Os números e as palavras

CREMESP
Mauro Aranha – Presidente do Cremesp
Se me fosse dado, de forma irrecusável, escolher entre números e palavras, escolheria as palavras. Ainda que números signifiquem inequívocas quantificações, e as palavras pequem pela exatidão e uniformidade de sentidos, são estas que estruturam arrazoados que intentam esclarecer os conjuntos e contextos em que aqueles nos são postos.
Vejam alguns dados presentes nesta edição do Jornal do Cremesp.
A recém-lançada Demografia Médica do Estado de São Paulo aponta que somos 2,79 médicos por mil habitantes, numericamente próximos à Inglaterra (2,8/1000) e ao Canadá (2,4/1000). Na metrópole paulistana somos 4,58 médicos por mil habitantes. Pergunto: temos oferta em serviços de saúde melhor ou equivalente à dos países citados? A distribuição de nossos médicos, em face do território, obedece ao critério de equidade? Quantos, em que condições de trabalho, e com que resolutividade, na região da Avenida Paulista, e quantos nos confins da zona leste e zona sul da Capital?
Capital cujo novo secretário de Saúde anuncia, em outra matéria, o agendamento, em 90 dias, da totalidade residual de exames complementares prescritos por médicos da esfera pública, a serem realizados em 43 hospitais privados. Melhor do que nada (digo sem ironia), mas longe de significar uma solução sistêmica para a grave desassistência médica por que passamos (tão bem retratada na edição anterior do JC).
Estendendo um pouco mais a reflexão sobre a preferência entre números e palavras, no início deste fevereiro, em rede social, alguns poucos médicos supostamente teriam violado o sigilo médico (Artigo 73 do Código de Ética Médica) relativo à internação e doença de pessoa pública, e, outros, ferido a dignidade da mesma (Artigo 23), ao insinuarem que nada fos-
se feito para salvá-la. Serão sindicados por esta Casa. Numericamente, pouquíssimos médicos. Mas, a que custo para os circundantes da pessoa inconsciente que sofre? A que custo para a imagem da Medicina brasileira? E para a esperança dos que trabalham e vivem por um País solidário e melhor?

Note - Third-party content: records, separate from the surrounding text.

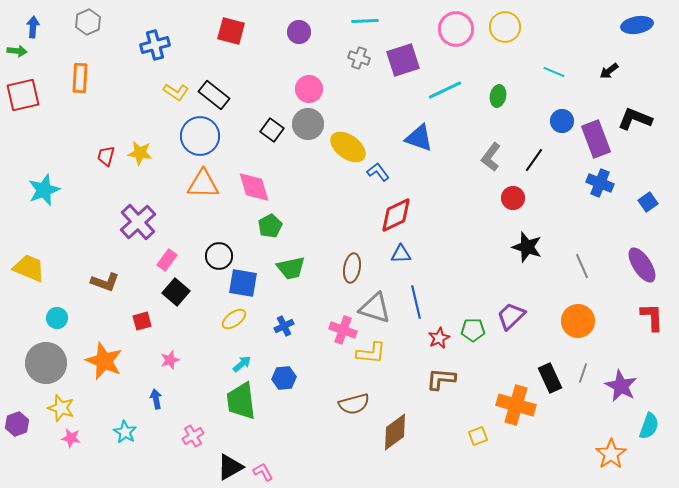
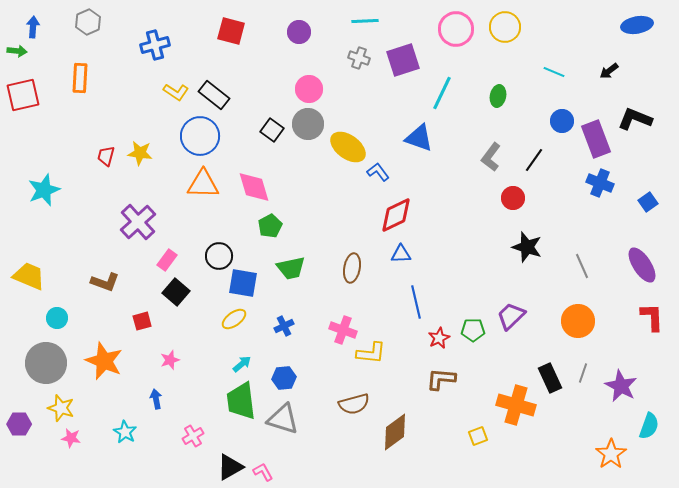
cyan line at (445, 90): moved 3 px left, 3 px down; rotated 40 degrees counterclockwise
yellow trapezoid at (29, 268): moved 8 px down
gray triangle at (375, 308): moved 92 px left, 111 px down
purple hexagon at (17, 424): moved 2 px right; rotated 20 degrees clockwise
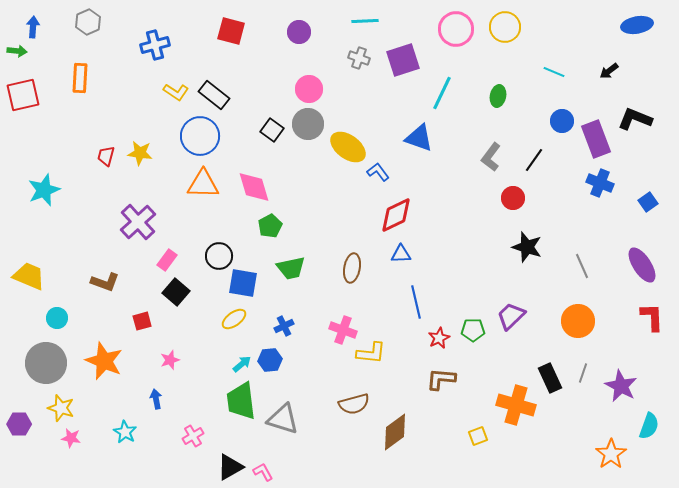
blue hexagon at (284, 378): moved 14 px left, 18 px up
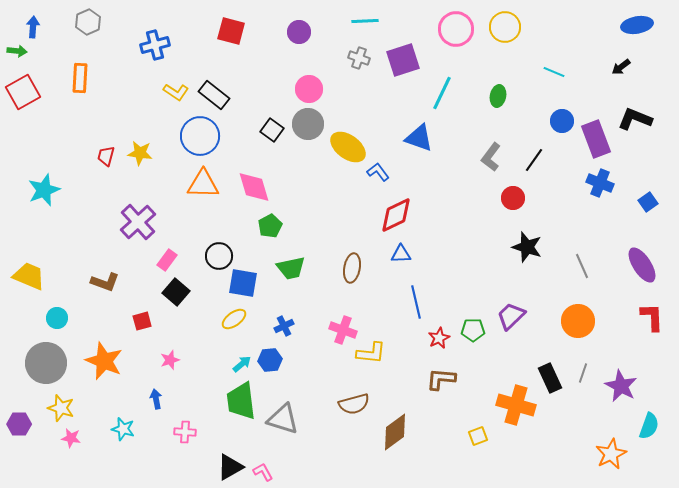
black arrow at (609, 71): moved 12 px right, 4 px up
red square at (23, 95): moved 3 px up; rotated 16 degrees counterclockwise
cyan star at (125, 432): moved 2 px left, 3 px up; rotated 15 degrees counterclockwise
pink cross at (193, 436): moved 8 px left, 4 px up; rotated 35 degrees clockwise
orange star at (611, 454): rotated 8 degrees clockwise
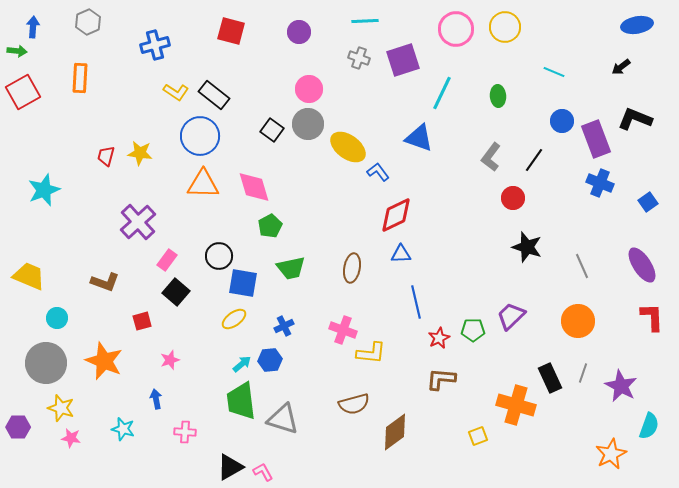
green ellipse at (498, 96): rotated 15 degrees counterclockwise
purple hexagon at (19, 424): moved 1 px left, 3 px down
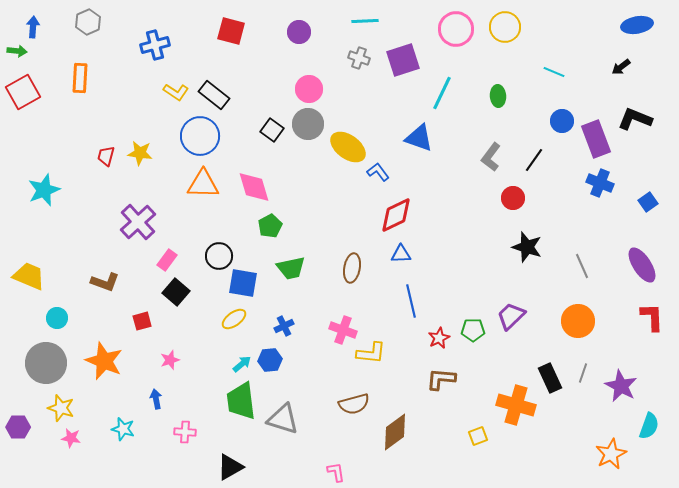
blue line at (416, 302): moved 5 px left, 1 px up
pink L-shape at (263, 472): moved 73 px right; rotated 20 degrees clockwise
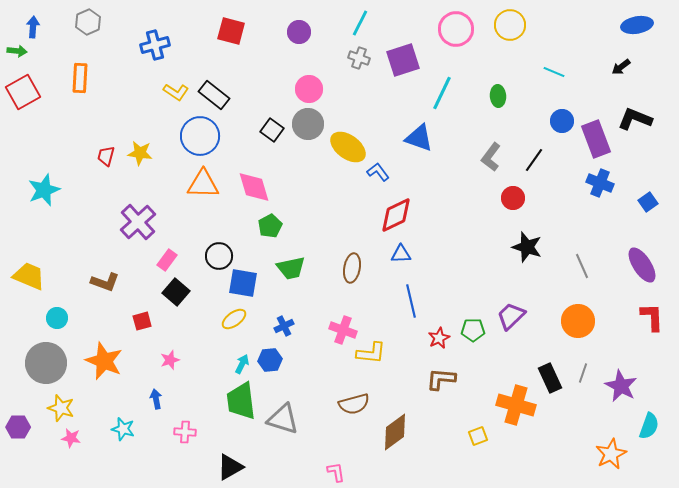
cyan line at (365, 21): moved 5 px left, 2 px down; rotated 60 degrees counterclockwise
yellow circle at (505, 27): moved 5 px right, 2 px up
cyan arrow at (242, 364): rotated 24 degrees counterclockwise
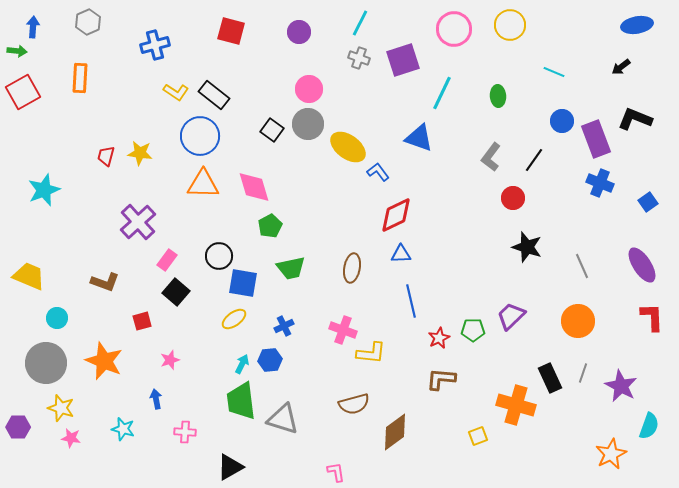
pink circle at (456, 29): moved 2 px left
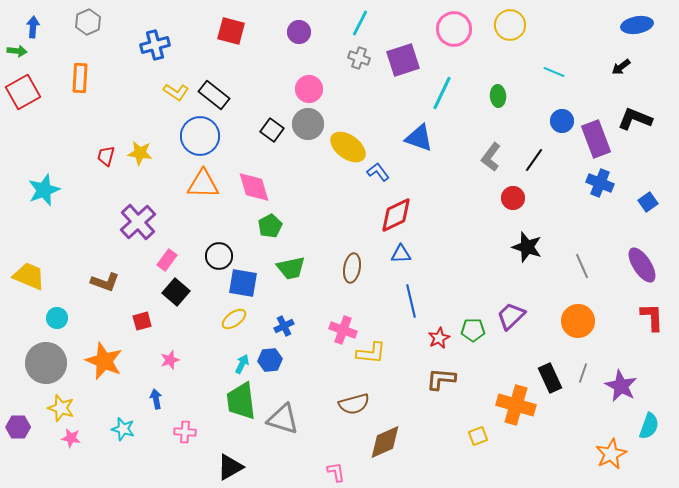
brown diamond at (395, 432): moved 10 px left, 10 px down; rotated 12 degrees clockwise
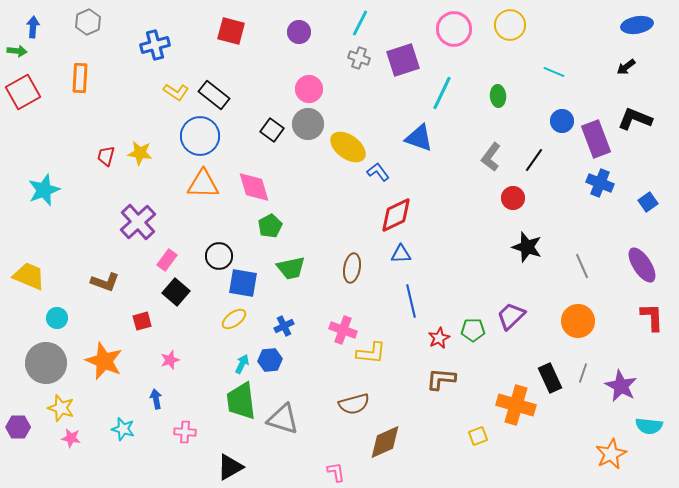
black arrow at (621, 67): moved 5 px right
cyan semicircle at (649, 426): rotated 76 degrees clockwise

Se números, no mais das vezes, encobrem a verdade quando em contextos ou enunciados de palavras vãs ou enganosas, prefiro a transparência e a evidência dos grandes gestos. A inequivocidade dos gestos que aproximam pessoas, que lhes promovem direitos, que lhes confortem os sofrimentos. Tudo o mais é duvidoso. E, como bem resumia o velho bardo, o resto é silêncio.